I’d like to introduce you to my two brainmates, What If and If Then (you may already know them–they tell me they have lots of clones). Really, it’d be more accurate to say I’d like to warn you about them. They seem to be closely related, and they’re definitely equally diabolical. They’ve been with me as long as I can remember, although as I’ve gotten older they’ve been louder and rowdier. Totally inconsiderate.

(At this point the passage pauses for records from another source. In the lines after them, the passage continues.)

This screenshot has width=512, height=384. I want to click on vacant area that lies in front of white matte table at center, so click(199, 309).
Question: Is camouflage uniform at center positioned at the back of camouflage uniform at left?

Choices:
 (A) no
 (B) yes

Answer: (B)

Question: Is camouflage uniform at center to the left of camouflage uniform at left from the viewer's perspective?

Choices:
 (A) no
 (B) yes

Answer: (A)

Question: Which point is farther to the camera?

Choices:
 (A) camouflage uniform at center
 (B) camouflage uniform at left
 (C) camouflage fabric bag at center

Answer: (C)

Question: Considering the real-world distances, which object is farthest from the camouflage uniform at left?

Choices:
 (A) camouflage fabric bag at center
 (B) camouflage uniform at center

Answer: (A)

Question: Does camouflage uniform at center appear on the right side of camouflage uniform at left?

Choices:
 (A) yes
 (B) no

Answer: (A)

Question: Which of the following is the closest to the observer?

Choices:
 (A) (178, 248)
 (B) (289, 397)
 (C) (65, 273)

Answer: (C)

Their favorite activity is to team up and fill my head with scary, useless thoughts: What if I get the coronavirus and die? What if I write this and it’s horrible and people who read it think that I have no talent and they laugh at me? And this one is frequently recurring: What if I say the wrong thing to my friends and that causes them to not want to be my friend anymore? And What If can cause a special kind of terror if its cohort, Too-High Cortisol Level, is around. The two of them combine, get my body ramped up, and become Panic. Then What If is pretty much all I think about, and the thoughts generally end in misery or death: What If I can’t sleep? What If these feelings never go away? What if I’m miserable forever? What if this anxiety kills me?

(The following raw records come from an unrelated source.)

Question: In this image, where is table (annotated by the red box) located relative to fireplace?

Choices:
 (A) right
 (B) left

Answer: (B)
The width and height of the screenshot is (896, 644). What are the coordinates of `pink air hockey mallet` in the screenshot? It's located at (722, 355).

If Then is not quite as evil, but still very annoying. If Then can cause me to question myself, other people, and my relationships: If I were a better person, then I would have more empathy for this person. If so-and-so loved me, then he/she would have talked to me longer. If I were closer with so-and-so, then we would share more intimate details about ourselves.
Not surprisingly, the loud, rude behavior of What If and If Then keep me from knowing another mate who’s always with me: The Present. This mate is where it’s at. It has all the real action, and from my limited experience, I’ve had a lovely time hanging out with it.
Now I have to go, because I’ve gone way over my fifteen minutes. So even though What If and If Then are trying to keep me here–What If I don’t say all this right and people don’t understand? What if people don’t like it because it’s silly? If I were a better writer, then I could say what I meant more exactly in this limited amount of time–I’m telling them to go piss off. They’ll sneak up on me again, as they love to do, but I’m getting better at ignoring them. They don’t like being ignored and tend go off and sulk in a corner.
And then, when it’s finally quiet, I remember, and I say, Hey Present, where you at?